Wednesday, October 24, 2012

EMU Monitoring with Zenoss


That probably should actually read "attempted EMU monitoring with zenoss."

I'm using Zenoss 4. It's really, horribly painful to use. What documentation I can find is for previous versions, and they don't seem to apply to v4. 

There's an easy to use script that actually installs Zenoss. It seems to Just Work, though it assumes that you don't currently have MySQL installed or running, and if you do, you have to remove it. Not a problem on a separate VM or host, but if you're trying to share with another application that uses MySQL, you'll have to install it by hand.

After a bit of flailing, I finally figured out how to add a new monitoring template, so that I could pull in the AP9340s and NetBotz devices (go to Advanced -> Monitoring Templates, had to add a new template to the / path using the + sign at the bottom left).

You then have to select each individual data point and add it to a graph. The names seem to be consistent across devices, so when I tried to change the name of a sensor on one device to reflect it's location, it switched on all of them. There may be a way to work around this, but hell if I can figure it out.

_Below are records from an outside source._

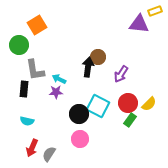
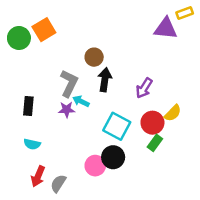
green circle: (19, 45) -> (19, 38), moved
brown circle: (98, 57) -> (94, 57), moved
gray L-shape: (35, 70) -> (69, 83), moved, turned -145
cyan arrow: (59, 79) -> (81, 101), moved
yellow semicircle: (149, 104) -> (173, 113), moved
black circle: (79, 114) -> (113, 157), moved

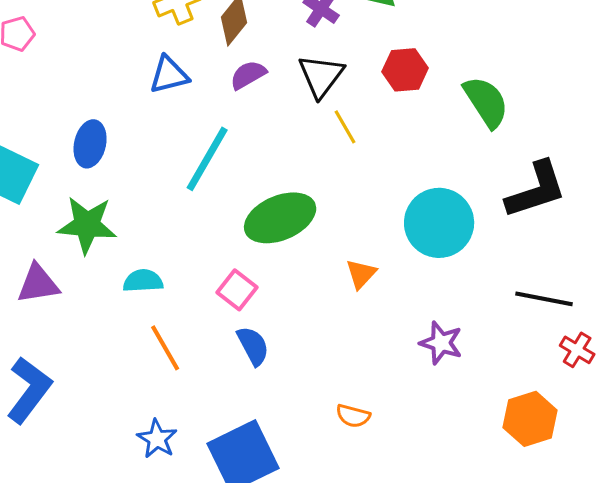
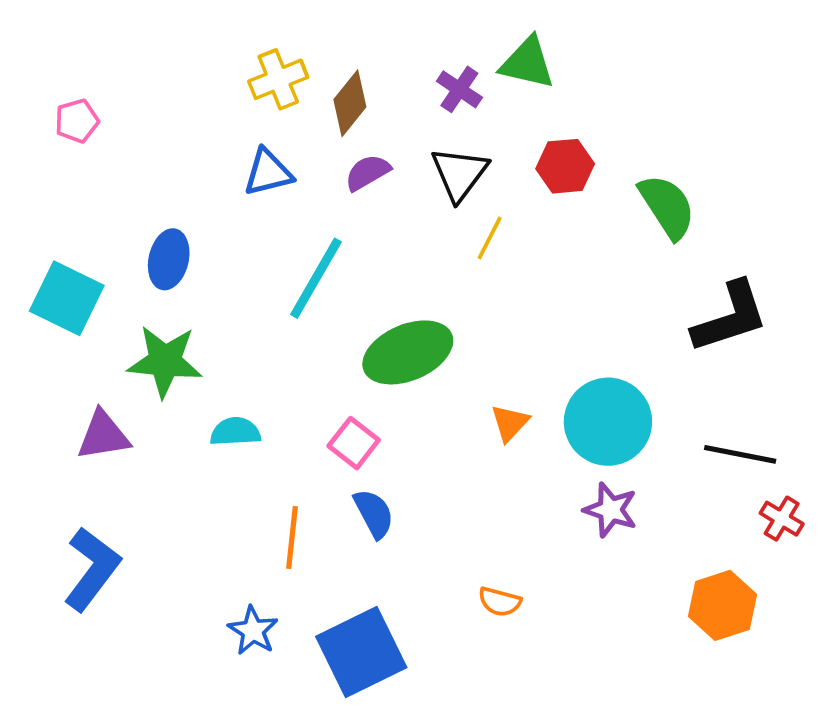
yellow line: (345, 127) -> (490, 238), turned 57
cyan circle: (439, 223) -> (608, 422), moved
orange line: (165, 348) -> (292, 537), moved, turned 36

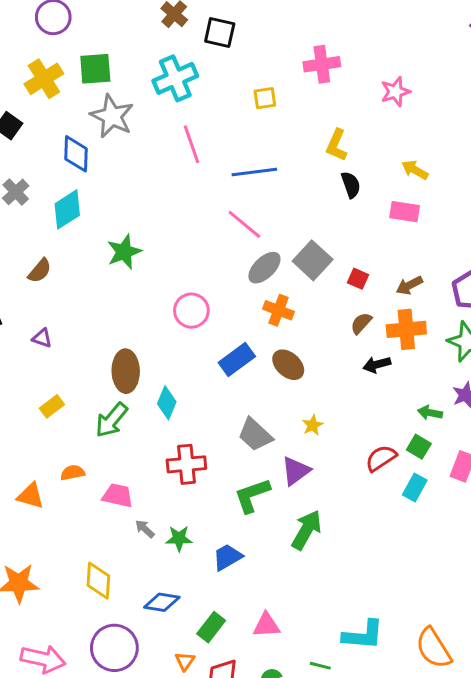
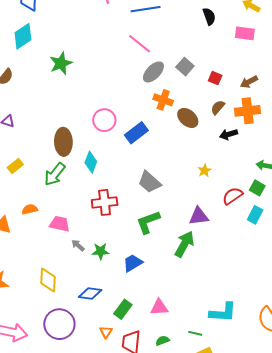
gray square: (313, 260) -> (185, 67), size x0.7
pink circle: (191, 311) -> (104, 120), moved
brown ellipse: (288, 365) -> (188, 118), moved
yellow star: (313, 425) -> (205, 170), moved
purple triangle: (296, 471) -> (199, 216), moved, turned 30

I have yet to successfully load a MIB or ZenPack. The PowerNet MIB that I've been using with my script apparently has some sort of syntax error that Zenoss refuses to load. The handy ZenPacks that Zenoss has to pull this stuff in automatically don't seem to load under Zenoss 4.

Still going to play with it a bit, but I think we might need to look elsewhere for something useful. Aside from the graphing that I've been successful in doing with the NetBotz and 9340s, I've had better luck with bash. Zenoss LOOKS really promising, and has a lot of features that might be handy, but Nagios seems much easier to configure and use for alerting, and I can't get the stuff that Zenoss does that Nagios doesn't do to work at all.

Guess we'll see.

Friday, September 28, 2012

Login Attempts from the Wild 'Net

So, I've had a box with an ssh port exposed to the Internet for a month or two, now. In that time, I've logged 15947 failed connection attempts to the server. Some of them are legitimate, me just mistyping a password (2 to my user, probably a couple oopses from me on root).

Using lastb, I can see the last failed attempts to the host.

Looking at the list of users (and number of attempts) that people tried to log in as...

3544 r00t
3065  root
42 xbox
118 www
4 webadmin
44 sysadmin
286 admin
20 Admin
20 webmaster
108 webmail
50 web
2 vpnuser
4 nobody
32 apache

 Those are some of the most interesting. The rest are random names of all ethnicities, random letters,  assorted characters, etc. There may be a few other common logins, but I didn't do a full dive through the list.

The more interesting part is that it seems that most of these connections were from about a dozen IPs.

I use fairly strong passwords, some of them are generated with mkpasswd (included when you install expect), some are generated by the password generator in KeePassX. I also don't allow ssh logins as root to that machine.

Since I started paying attention to this, I've started running fail2ban and DenyHosts. I probably don't need both, but I'll see what they turn up. I started DenyHosts first, and it scraped the existing logs and blacklisted a dozen IPs.

I was looking into using iptables to ratelimit connections, but it requires a particular flag compiled into the kernel, and I really don't feel like re-compiling a new kernel with every update, and my kernel doesn't ship with it enabled. I may have to find another method of doing this, though I believe that fail2ban and DenyHosts will help with this.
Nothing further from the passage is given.